Was ist das Außergewöhnlichste, das Ihnen in Ihrem Beruf passiert ist?

Also man sieht in meinem Job doch recht viele Promis: In meiner Zeit als Zugbegleiter habe ich von Jogi Löw und Uwe Ochsenknecht über Lena Meyer-Landrut einige Prominente getroffen. Als ich zum Beispiel zur Fahrkartenkontrolle am Platz von Jogi Löw angekommen bin, hat er gerade fest geschlafen. Soll ich also den Bundestrainer einfach wecken? Erst habe ich mal abgewartet und bin weitergegangen. Aber ich muss Ihn natürlich behandeln, wie jeden anderen Fahrgast auch. Nach einer Weile bin ich dann nochmal zu ihm und habe ihn geweckt. Er war total cool und locker, wir haben kurz gequatscht und er hat mir sogar noch ein Autogramm gegeben.

Wohin war der Bundestrainer unterwegs?

Er ist damals am Flughafen in Frankfurt eingestiegen und war nach Dortmund unterwegs. Da am Abend Bayern gegen Dortmund gespielt hat, wusste ich natürlich sofort, wo er hinwollte.

Von Jogi Löw zurück ins Ländle: Haben Sie eine Lieblingsstrecke in Baden-Württemberg?

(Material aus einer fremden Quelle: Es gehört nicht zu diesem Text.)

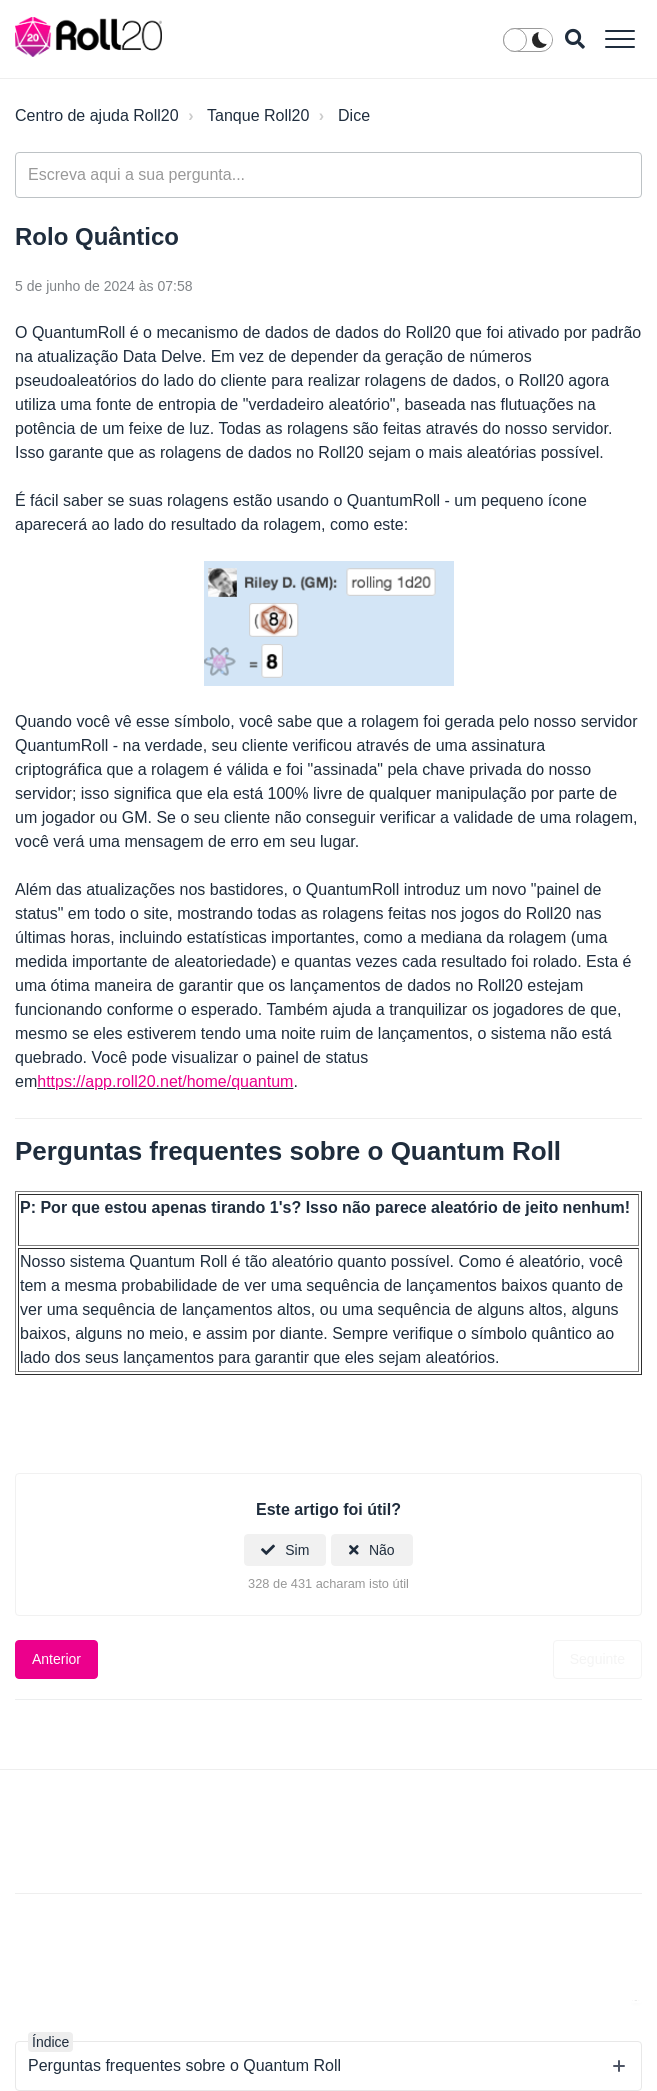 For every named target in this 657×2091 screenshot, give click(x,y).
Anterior (56, 1659)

Besonders schön finde ich die Strecke durch den Schwarzwald in Richtung Freudenstadt. Das ist in der Frühschicht ein echtes Highlight für mich. Manchmal sieht es aus wie im Märchen, wenn der Nebel über den Wiesen steht, der Zug noch recht leer ist und die Sonne langsam über dem Wald aufgeht.

Was haltet Sie von den neuen bwegt-Zügen?

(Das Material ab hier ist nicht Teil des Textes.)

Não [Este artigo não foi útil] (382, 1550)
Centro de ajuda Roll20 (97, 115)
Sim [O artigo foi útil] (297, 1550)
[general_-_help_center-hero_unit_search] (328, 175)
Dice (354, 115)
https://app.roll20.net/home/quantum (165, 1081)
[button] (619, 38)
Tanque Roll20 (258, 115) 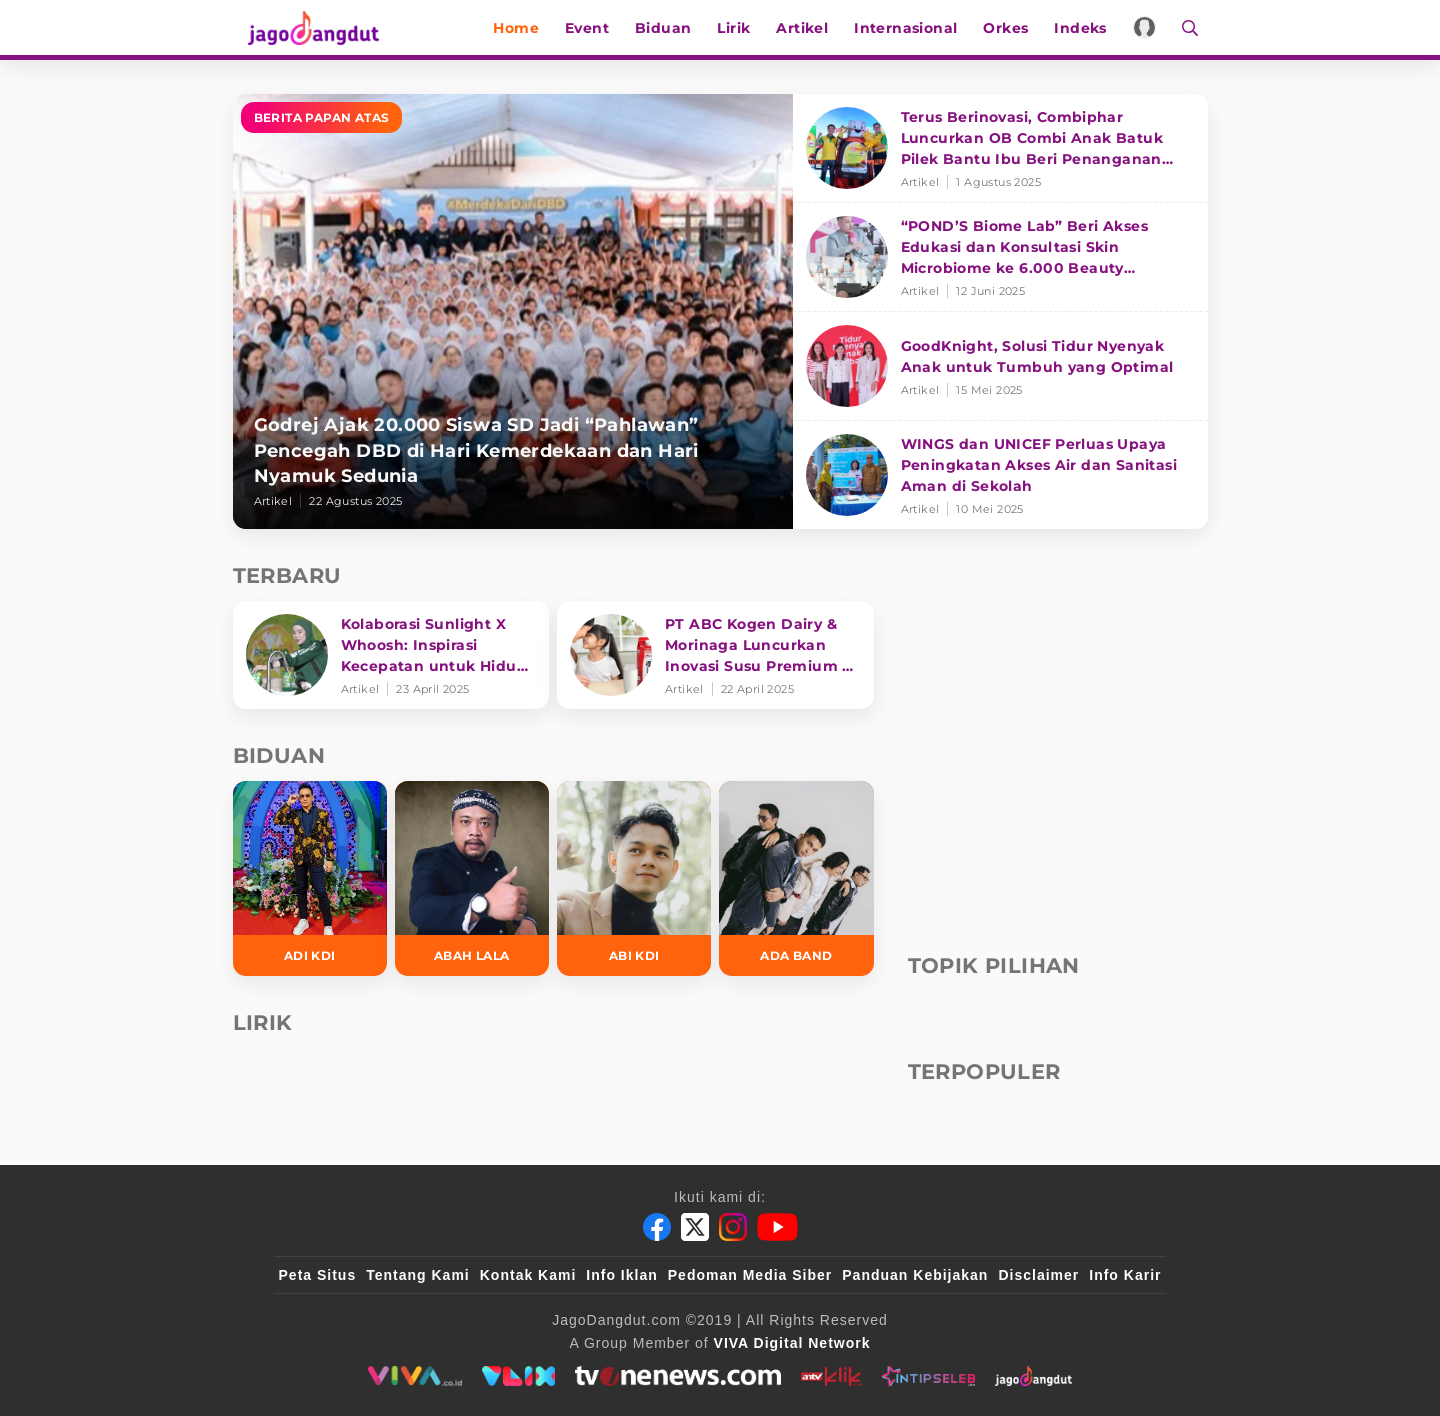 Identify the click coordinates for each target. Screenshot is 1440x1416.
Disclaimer (1038, 1275)
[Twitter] (695, 1227)
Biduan (673, 28)
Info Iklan (621, 1275)
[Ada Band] (796, 878)
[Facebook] (657, 1227)
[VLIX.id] (519, 1376)
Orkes (1015, 28)
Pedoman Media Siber (750, 1275)
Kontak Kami (528, 1275)
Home (526, 28)
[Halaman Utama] (305, 27)
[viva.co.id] (414, 1376)
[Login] (1154, 27)
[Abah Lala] (472, 878)
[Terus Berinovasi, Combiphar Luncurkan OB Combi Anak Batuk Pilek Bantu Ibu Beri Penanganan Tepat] (1000, 148)
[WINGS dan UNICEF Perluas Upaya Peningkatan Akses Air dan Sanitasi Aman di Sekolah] (1000, 475)
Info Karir (1125, 1275)
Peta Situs (318, 1275)
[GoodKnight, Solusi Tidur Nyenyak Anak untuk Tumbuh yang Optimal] (1000, 366)
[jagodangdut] (1033, 1376)
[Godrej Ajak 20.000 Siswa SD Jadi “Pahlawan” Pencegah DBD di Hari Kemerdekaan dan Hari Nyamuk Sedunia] (513, 311)
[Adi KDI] (310, 878)
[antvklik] (831, 1376)
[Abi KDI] (634, 878)
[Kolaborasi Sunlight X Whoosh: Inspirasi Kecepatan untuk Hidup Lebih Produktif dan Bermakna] (391, 655)
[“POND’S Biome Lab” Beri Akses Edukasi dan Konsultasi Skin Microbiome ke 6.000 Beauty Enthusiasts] (1000, 257)
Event (597, 28)
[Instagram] (733, 1227)
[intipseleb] (928, 1376)
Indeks (1090, 28)
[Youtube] (777, 1227)
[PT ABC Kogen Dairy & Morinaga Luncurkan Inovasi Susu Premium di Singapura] (715, 655)
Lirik (743, 28)
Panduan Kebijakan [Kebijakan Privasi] (915, 1275)
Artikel (812, 28)
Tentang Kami (418, 1275)
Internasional (915, 28)
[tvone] (677, 1376)
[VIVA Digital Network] (792, 1343)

Die Technik der Talent-Modelle ist mittlerweile ausgereift, sie sind also zuverlässig im Betrieb. Das bwegt-Design finde ich persönlich ziemlich cool und modern.

Sie bewegen täglich hunderte Menschen, was hat Sie denn zuletzt bewegt?

Ich werde dieses Jahr im September 30. (lacht) Das bewegt mich im Moment natürlich, ich bin zwar noch relativ jung, aber man denkt doch viel an die Zukunft – im positiven Sinne.

Sie liefern das Stichwort „Zukunft“: Wie wird sich Ihr Beruf in den nächsten 20 Jahren ändern?

Der Lokführer wird zumindest als Techniker immer an Bord sein, um den Zug zu überwachen. Ich kann ja schlecht 500 Fahrgäste sich selbst überlassen, wenn es mal eine Störung geben sollte. Da die Technik doch relativ komplex ist, brauche ich eingewiesenes Personal. Daher denke ich, werde ich in 20 Jahren noch genauso manuell fahren wie jetzt.

Vielen Dank für das Gespräch, Herr Lamprecht!